7. Sahuarita - Titan Missile Museum
This old missile site was built at the height of the Cold War and operated for approximately 20 years until 1982. In 1994, it was designated a historic landmark and is the only Titan II silo still in existence.
8. Snowflake - Snowflake Arizona Temple
Snowflake was founded by Mormon settlers in 1878 and remains a small town with a population of 5,500. It’s major attraction is the Snowflake Arizona Temple, which brings in around 35,000 people annually.
9. Supai - Havasu Falls
Perhaps the most remote town in the state, Supai is the capital of the Havasupai Indian Reservation and is located in the Grand Canyon. Located just 1.25 miles outside of the little town is Havasu Falls, the beautiful waterfall and pool that often graces the covers of magazines and calendars.
10. Superior - Boyce Thompson Arboretum
The oldest botanical garden in Arizona, the Boyce Thompson Arboretum sits just outside the small town of Superior, which has a population of 2,837. The garden brings in more than 75,000 people each year.
11. Tombstone - Allen Street
The town too tough to die is small but has continued life into yet another century. The town itself can be considered an attraction but the main stop here is the historic district on Allen Street, which brings in thousands of Old West seeking tourists.

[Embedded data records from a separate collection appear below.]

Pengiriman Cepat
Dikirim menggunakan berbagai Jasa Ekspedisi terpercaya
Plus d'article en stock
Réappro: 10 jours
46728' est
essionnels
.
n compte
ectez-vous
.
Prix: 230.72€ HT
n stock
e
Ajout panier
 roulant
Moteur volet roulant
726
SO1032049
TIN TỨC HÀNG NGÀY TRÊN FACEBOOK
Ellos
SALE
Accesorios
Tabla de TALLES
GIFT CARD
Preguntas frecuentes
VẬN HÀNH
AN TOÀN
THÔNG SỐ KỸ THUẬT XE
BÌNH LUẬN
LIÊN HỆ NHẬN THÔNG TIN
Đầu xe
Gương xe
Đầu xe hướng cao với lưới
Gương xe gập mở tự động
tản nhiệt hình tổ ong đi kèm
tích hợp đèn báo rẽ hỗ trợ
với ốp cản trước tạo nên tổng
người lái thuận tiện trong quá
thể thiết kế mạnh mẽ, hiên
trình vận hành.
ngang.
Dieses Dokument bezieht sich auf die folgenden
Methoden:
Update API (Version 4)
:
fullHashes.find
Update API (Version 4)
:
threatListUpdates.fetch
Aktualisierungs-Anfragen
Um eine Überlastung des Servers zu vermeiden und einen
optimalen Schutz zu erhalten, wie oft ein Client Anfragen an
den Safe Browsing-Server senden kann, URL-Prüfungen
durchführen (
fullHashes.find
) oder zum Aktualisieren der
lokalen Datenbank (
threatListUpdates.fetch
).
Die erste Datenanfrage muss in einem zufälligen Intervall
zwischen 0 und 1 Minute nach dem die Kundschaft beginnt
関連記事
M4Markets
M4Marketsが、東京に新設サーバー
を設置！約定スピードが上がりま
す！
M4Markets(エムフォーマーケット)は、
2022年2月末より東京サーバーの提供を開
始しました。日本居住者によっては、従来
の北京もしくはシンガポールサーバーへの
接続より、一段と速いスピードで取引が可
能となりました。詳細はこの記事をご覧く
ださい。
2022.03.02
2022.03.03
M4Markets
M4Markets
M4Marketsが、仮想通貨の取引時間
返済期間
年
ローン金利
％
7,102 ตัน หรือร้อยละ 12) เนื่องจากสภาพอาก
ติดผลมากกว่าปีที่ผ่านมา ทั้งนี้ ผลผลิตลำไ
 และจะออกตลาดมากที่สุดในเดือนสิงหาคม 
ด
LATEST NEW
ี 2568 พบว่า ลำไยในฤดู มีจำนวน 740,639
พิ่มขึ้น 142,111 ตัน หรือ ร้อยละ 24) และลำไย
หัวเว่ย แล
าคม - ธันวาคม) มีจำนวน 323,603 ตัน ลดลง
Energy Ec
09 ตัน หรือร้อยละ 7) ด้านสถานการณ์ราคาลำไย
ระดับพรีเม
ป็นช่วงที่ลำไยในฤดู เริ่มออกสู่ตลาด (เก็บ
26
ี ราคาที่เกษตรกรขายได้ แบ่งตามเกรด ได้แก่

12. Williams - Grand Canyon Railway
The Grand Canyon Railway starts its journey in Williams, which has a population of 3,000 but sees hordes of tourists each year as they make their trek to the Grand Canyon or across Route 66.
13. Winslow - Meteor Crater
Another Route 66 town that is managing to stay afloat, Winslow sits near Meteor Crater, which is considered the best preserved crater in the world and brings a large number of tourists to the area.
Other attractions in the area include Standin’ on the Corner Park, Homolovi Ruins, and the Little Painted Desert.